== Description of the task ==
In the entries below, find the line with "Buy Old Yahoo Accounts 2026: 853" and the line with "全てのベビー・ボーイズ・ガールズ・子供服"; give again those lines and every line between them, exactly.

[Opening Record extracts section]

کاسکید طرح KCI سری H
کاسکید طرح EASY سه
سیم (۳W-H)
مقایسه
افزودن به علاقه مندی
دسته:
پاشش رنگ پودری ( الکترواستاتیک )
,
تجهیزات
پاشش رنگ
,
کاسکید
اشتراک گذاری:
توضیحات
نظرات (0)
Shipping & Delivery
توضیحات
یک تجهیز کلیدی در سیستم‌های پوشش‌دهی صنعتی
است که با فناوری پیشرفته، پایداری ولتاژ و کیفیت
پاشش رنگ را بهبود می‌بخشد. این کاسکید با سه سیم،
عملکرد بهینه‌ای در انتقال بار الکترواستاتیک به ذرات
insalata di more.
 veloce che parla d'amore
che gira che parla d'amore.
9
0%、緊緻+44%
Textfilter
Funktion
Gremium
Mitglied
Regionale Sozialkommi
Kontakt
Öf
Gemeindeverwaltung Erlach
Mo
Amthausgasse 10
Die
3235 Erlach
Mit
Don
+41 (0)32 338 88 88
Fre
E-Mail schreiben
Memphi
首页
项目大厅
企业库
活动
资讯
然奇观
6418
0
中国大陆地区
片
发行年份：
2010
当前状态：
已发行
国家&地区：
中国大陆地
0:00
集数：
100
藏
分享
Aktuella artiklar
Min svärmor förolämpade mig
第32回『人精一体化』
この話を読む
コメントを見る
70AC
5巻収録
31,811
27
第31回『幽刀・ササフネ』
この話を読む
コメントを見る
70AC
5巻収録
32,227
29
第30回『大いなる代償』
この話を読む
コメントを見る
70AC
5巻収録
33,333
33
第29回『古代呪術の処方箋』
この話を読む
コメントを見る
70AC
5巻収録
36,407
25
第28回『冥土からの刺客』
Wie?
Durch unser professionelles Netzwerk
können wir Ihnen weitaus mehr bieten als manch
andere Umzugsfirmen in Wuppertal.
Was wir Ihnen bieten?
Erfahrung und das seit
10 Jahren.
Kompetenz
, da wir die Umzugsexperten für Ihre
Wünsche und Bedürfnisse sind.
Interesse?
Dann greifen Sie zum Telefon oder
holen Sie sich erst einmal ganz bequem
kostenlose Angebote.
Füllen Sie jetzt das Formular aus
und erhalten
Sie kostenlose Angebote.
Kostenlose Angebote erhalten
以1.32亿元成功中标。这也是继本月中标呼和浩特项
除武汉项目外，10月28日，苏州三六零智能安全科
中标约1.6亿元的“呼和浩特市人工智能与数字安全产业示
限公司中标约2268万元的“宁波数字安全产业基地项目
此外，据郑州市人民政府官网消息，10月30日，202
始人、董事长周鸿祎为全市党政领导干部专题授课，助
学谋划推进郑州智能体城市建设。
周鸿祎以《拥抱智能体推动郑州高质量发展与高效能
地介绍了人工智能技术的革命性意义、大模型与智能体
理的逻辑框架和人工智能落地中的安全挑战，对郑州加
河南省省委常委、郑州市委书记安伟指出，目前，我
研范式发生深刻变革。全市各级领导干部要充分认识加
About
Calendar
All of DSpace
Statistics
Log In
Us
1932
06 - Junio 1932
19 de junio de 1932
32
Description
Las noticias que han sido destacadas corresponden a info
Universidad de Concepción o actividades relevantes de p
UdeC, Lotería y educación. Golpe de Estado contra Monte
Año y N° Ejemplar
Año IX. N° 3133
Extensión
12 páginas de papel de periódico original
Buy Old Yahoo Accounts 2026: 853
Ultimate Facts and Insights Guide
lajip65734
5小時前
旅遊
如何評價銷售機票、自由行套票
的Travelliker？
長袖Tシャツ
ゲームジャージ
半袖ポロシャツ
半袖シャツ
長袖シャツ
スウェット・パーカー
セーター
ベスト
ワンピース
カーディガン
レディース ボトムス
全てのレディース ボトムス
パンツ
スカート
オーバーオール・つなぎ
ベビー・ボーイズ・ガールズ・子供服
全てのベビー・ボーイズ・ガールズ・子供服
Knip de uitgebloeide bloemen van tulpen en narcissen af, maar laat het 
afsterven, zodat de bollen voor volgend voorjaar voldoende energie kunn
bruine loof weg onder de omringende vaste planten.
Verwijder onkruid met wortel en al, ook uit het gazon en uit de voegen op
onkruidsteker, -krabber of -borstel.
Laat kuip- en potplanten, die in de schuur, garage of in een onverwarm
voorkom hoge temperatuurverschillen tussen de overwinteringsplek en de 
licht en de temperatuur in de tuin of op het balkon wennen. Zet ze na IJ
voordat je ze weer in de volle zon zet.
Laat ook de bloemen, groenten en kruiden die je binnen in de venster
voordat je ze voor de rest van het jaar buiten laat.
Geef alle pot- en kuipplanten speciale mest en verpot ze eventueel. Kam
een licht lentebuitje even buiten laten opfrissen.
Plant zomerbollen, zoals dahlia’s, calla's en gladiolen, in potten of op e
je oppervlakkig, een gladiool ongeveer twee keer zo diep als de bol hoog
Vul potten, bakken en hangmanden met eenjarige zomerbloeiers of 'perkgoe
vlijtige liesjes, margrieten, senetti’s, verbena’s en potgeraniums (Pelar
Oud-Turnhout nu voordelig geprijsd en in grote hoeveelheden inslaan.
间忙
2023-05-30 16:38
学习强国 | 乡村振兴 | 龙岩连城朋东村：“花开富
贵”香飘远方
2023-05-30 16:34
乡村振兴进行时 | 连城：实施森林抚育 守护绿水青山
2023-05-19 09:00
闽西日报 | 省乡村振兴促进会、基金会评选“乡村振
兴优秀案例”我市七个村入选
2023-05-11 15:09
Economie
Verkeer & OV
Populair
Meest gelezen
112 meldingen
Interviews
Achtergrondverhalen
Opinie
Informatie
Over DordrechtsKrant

[Closing Record extracts section]

== Reply to the exercise ==
Buy Old Yahoo Accounts 2026: 853
Ultimate Facts and Insights Guide
lajip65734
5小時前
旅遊
如何評價銷售機票、自由行套票
的Travelliker？
長袖Tシャツ
ゲームジャージ
半袖ポロシャツ
半袖シャツ
長袖シャツ
スウェット・パーカー
セーター
ベスト
ワンピース
カーディガン
レディース ボトムス
全てのレディース ボトムス
パンツ
スカート
オーバーオール・つなぎ
ベビー・ボーイズ・ガールズ・子供服
全てのベビー・ボーイズ・ガールズ・子供服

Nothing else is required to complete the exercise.